Zoeklicht

De managementboeken staan er vol van: uitleg over de begrippen zoals ‘core business’ en ‘core competence’. Maar is het ondernemingen wel duidelijk wat ermee wordt bedoeld? Niet altijd. Neem de ‘core business’ ofwel ‘kernactiviteit’. ‘Dat is waar we het meeste mee verdienen – zo zullen veel ondernemers hun kernactiviteit wel omschrijven. Zelfs wie zich in deze definitie kan vinden, zal zich afvragen: Hoe komt het dat een onderneming het meeste verdient aan bepaalde activiteiten, en niet aan andere? Hoe komt het dat juist die onderneming er zo veel aan verdient, en andere ondernemingen niet? En: hoe herken je potentieel winstgevende activiteiten?

Die laatste vraag is natuurlijk bij vele overnames actueel. Immers: ondernemingen nemen in de regel alleen over als ze er op een of andere manier op vooruitgaan. En meestal kan dat alleen als ze beter gaan renderen door de activiteiten die zij overnemen. Het overbekende ‘synergie-‘ oftewel ‘één plus één is drie’- effect.

Uit de vele fusie- en overnameberichten van de afgelopen jaren rijst geen eenduidig beeld waaruit ondernemingen denken dat die synergetische effecten bestaan.

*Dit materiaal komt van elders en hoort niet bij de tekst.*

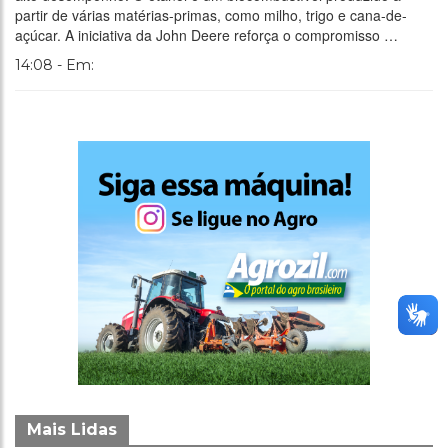
partir de várias matérias-primas, como milho, trigo e cana-de-
açúcar. A iniciativa da John Deere reforça o compromisso …
14:08 - Em:
Mais Lidas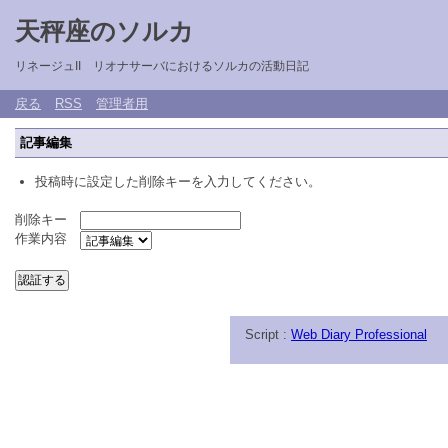
天秤座のソルカ
リネージュII リオナサーバにおけるソルカの活動日記
戻る
RSS
管理者用
記事編集
投稿時に設定した削除キーを入力してください。
削除キー
作業内容
Script :
Web Diary Professional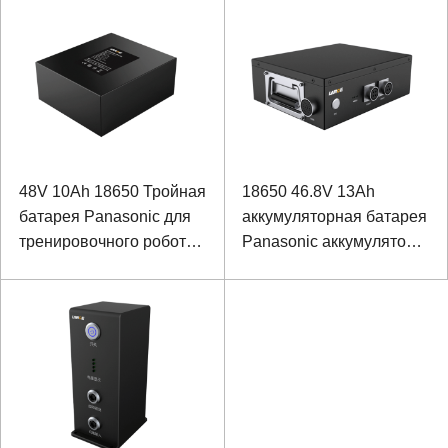
рюкзака лазера
реабилитационных
роботов
48V 10Ah 18650 Тройная
18650 46.8V 13Ah
батарея Panasonic для
аккумуляторная батарея
тренировочного робота
Panasonic аккумулятор
для реабилитации
для рельсового
нижних конечностей
сверлильного станка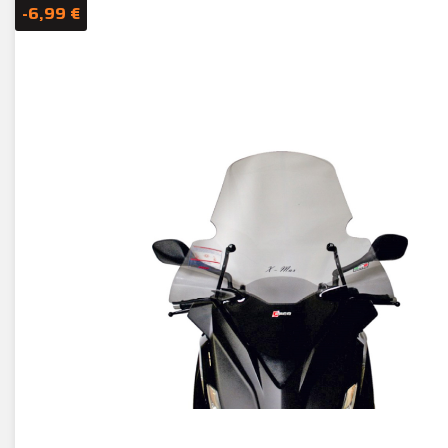
-6,99 €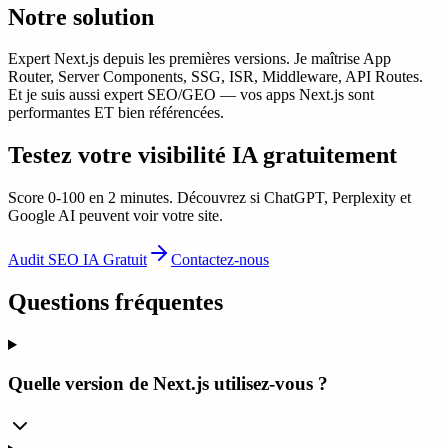
Notre solution
Expert Next.js depuis les premières versions. Je maîtrise App
Router, Server Components, SSG, ISR, Middleware, API Routes.
Et je suis aussi expert SEO/GEO — vos apps Next.js sont
performantes ET bien référencées.
Testez votre visibilité IA gratuitement
Score 0-100 en 2 minutes. Découvrez si ChatGPT, Perplexity et
Google AI peuvent voir votre site.
Audit SEO IA Gratuit
Contactez-nous
Questions fréquentes
Quelle version de Next.js utilisez-vous ?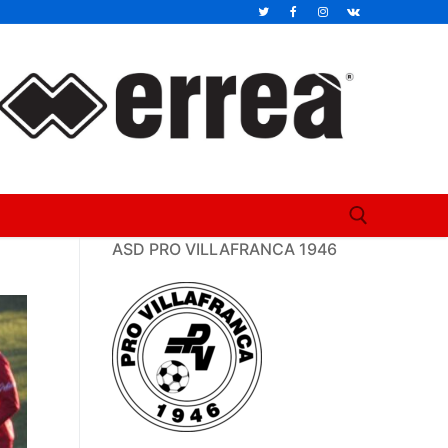
ASD PRO VILLAFRANCA 1946
Cerca: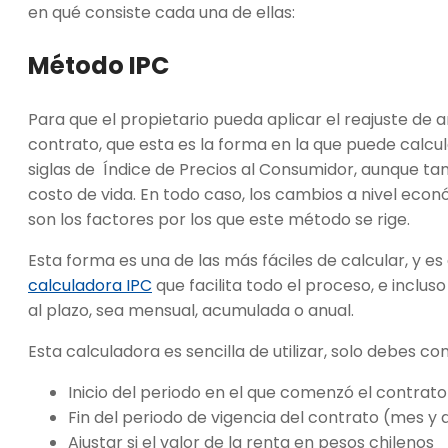
en qué consiste cada una de ellas:
Método IPC
Para que el propietario pueda aplicar el reajuste de 
contrato, que esta es la forma en la que puede calcula
siglas de Índice de Precios al Consumidor, aunque ta
costo de vida. En todo caso, los cambios a nivel eco
son los factores por los que este método se rige.
Esta forma es una de las más fáciles de calcular, y es 
calculadora IPC
que facilita todo el proceso, e inclu
al plazo, sea mensual, acumulada o anual.
Esta calculadora es sencilla de utilizar, solo debes co
Inicio del periodo en el que comenzó el contrat
Fin del periodo de vigencia del contrato (mes y 
Ajustar si el valor de la renta en pesos chilenos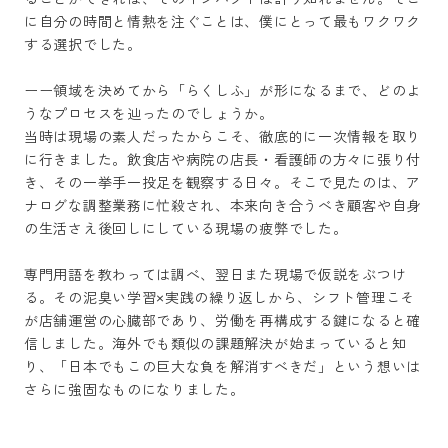
に自分の時間と情熱を注ぐことは、僕にとって最もワクワク
する選択でした。

ーー領域を決めてから「らくしふ」が形になるまで、どのよ
うなプロセスを辿ったのでしょうか。

当時は現場の素人だったからこそ、徹底的に一次情報を取り
に行きました。飲食店や病院の店長・看護師の方々に張り付
き、その一挙手一投足を観察する日々。そこで見たのは、ア
ナログな調整業務に忙殺され、本来向き合うべき顧客や自身
の生活さえ後回しにしている現場の疲弊でした。

専門用語を教わっては調べ、翌日また現場で仮説をぶつけ
る。その泥臭い学習×実践の繰り返しから、シフト管理こそ
が店舗運営の心臓部であり、労働を再構成する鍵になると確
信しました。海外でも類似の課題解決が始まっていると知
り、「日本でもこの巨大な負を解消すべきだ」という想いは
さらに強固なものになりました。
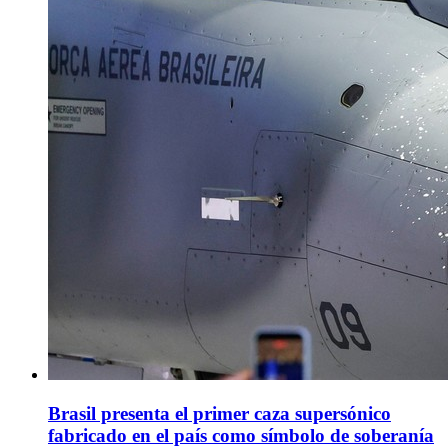
Brasil presenta el primer caza supersónico
fabricado en el país como símbolo de soberanía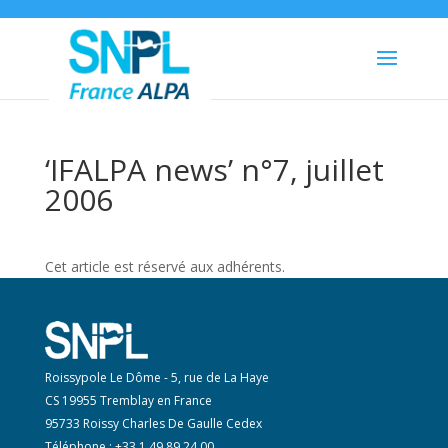
‘IFALPA news’ n°7, juillet
2006
Cet article est réservé aux adhérents.
Roissypole Le Dôme - 5, rue de La Haye
CS 19955 Tremblay en France
95733 Roissy Charles De Gaulle Cedex
Téléphone : +33 1 49 89 24 00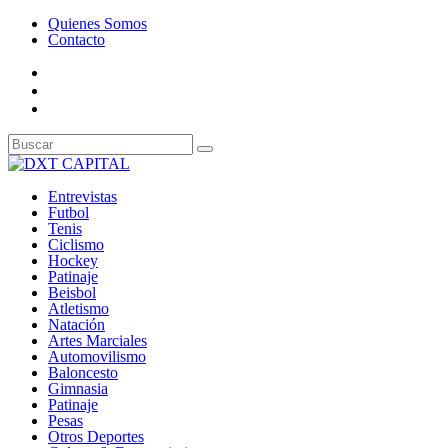
Quienes Somos
Contacto
Entrevistas
Futbol
Tenis
Ciclismo
Hockey
Patinaje
Beisbol
Atletismo
Natación
Artes Marciales
Automovilismo
Baloncesto
Gimnasia
Patinaje
Pesas
Otros Deportes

Nu is het eens dat twee ondernemingen elkaar uitstekend aanvullen en versterken. Tevreden wordt er gesignaleerd dat er geen ‘overlap’ bestaat. Zo liet het KPN onlangs weten dat hoopt te profiteren van alle verschillen met de onlangs overgenomen internet-provider XS4all. Bij XS4all zouden volgens KPN innovatieve gebruikers zijn aangesloten, met een hoge voorkeur voor nieuwste internet-snufjes. XS4all heeft het geld niet om alle gewenst technische innovaties te introduceren; KPN heeft het geld wel maar mist aansluiting met de trendsettende Internetter. Door de overname kan XS4all aan geld komen en KPN aan klanten – dat is de essentie van deze ‘deal’.

Een andere uiterste vormen de berichten waarin juist hoog wordt opgegeven van alle overeenkomsten tussen twee ondernemingen die samengaan. Zo wordt de huidige fusie- en overnamegolf in de oliesector begeleid door berichten dat de ondernemingen divisies ‘in elkaar zullen schuiven’ en gelijksoortige activiteiten zullen bundelen. Misprijzen is er voor ondernemingen die de krachten bundelen hoewel ze weinig gemeen hebben. Voor Petrofina en Total, bijvoorbeeld. Petrofina is sterk in olieraffinage en verkoop van olieproducten. Total eerder in opsporing en winning van olie, en dan vooral in betrekkelijk riskante projecten ‘upstream’. Het concern is namelijk te klein om even grote en kapitaalintensieve projecten op zich te nemen als de allergrootste concerns. Had Total niet beter aansluiting kunnen vinden bij een maatschappij die zich eveneens heeft toegelegd op activiteiten ‘upstream’, zo vragen veel deskundigen zich af. Met andere woorden: was dat niet een betere versterking geweest van de eigen ‘kernactiviteiten’?

De directeur van een onderneming op overnamepad moet zich een beetje voelen als een licht-operateur in een schouwburg die twee zoeklichten bedient. Hij kan alleen het hele podium belichten als hij de spotjes ver uit elkaar houdt. Geen enkel punt op het podium staat echt goed in het licht. Als hij iemand goed wil laten uitkomen, moet hij beide lampen op een plek richten. Daar ontstaat dan een cabine van licht waarin de toneelspelers zich uit kunnen presenteren aan het publiek. Buiten het bereik van de schijnwerpers is het nu helemaal donker.

Het moet uit de breedte of uit de diepte komen – ook bij fusies en overname. Een fusie of overname tussen twee ondernemingen die weinig gemeen hebben doet denken aan een toneel dat is ondergedompeld in matglanzen zoeklichten. Bij twee verwante ondernemingen hebben die lichtbundels elkaar gevonden.